The Wolcott at 31st Street and Fifth Avenue, about 1910

In the Wolcott's Gilded Age heyday, however, the hotel's clientele were a lot higher on the social ladder. Opened in 1904 in the hopping theater and shopping district near Herald Square that was fast supplanting the rough and ready Tenderloin, this Beaux-Arts beauty hosted notables like Edith Wharton and Isadora Duncan.

The Wolcott menu front cover

The Wolcott operated on what was known as the "European plan," which meant that meals were not included in the room price. So when the hotel dining room put together this mind-blowing Christmas dinner menu for December 25, 1905, hotel guests had to pay extra.

What a feast it was! The menu featured more than a hundred options, starting with an array of oysters and clams and then 25 or so relishes (lots of caviar and "chow-chow"), soups (turtle, of course; it's an old New York favorite), and fish (codfish tongues?) before getting to the official entrees.

If beef, ham, or chicken isn't your idea of a Christmas dinner main course, the Wolcott offered plenty of game options, like grouse, woodcock, and partridge.

A chef in the Wolcott kitchen, 1917

The vegetable choices were quite extensive, and that list included different varieties of potatoes, including "French fried"—perhaps an early mention of the classic side we're so used to with a burger today.

The dessert course went old-school with plum pudding. But look at all those ice cream options! Fruit, cheese, and then coffee and tea rounded out the feast. I wonder what "Wolcott special milk" is?

The menu reveals some things about life among the upper classes in Gilded Age New York. Unlike today's pared-down, curated restaurant menu, variety seems to have been important.

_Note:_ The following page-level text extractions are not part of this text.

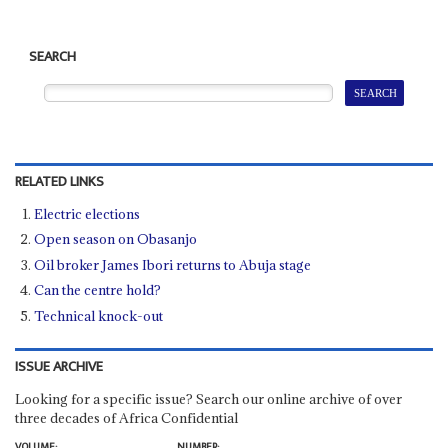
SEARCH
RELATED LINKS
Electric elections
Open season on Obasanjo
Oil broker James Ibori returns to Abuja stage
Can the centre hold?
Technical knock-out
ISSUE ARCHIVE
Looking for a specific issue? Search our online archive of over
three decades of Africa Confidential
VOLUME:
NUMBER:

French dishes were certainly popular, likely thanks to the influence of Delmonico's, which by 1905 had moved up to 44th Street and was still a leading option in a city where dining out was becoming more of a regular thing.

How the hotel's dining staff managed to obtain and store all of these food choices is mind-boggling. Chefs must have been down at the city's great food markets, like Washington Market, early in the morning, and an army of cooks likely chopping, peeling, and cleaning all day.

One thing remains the same, though: Christmas dinner was meant to be a celebration, just as it is today.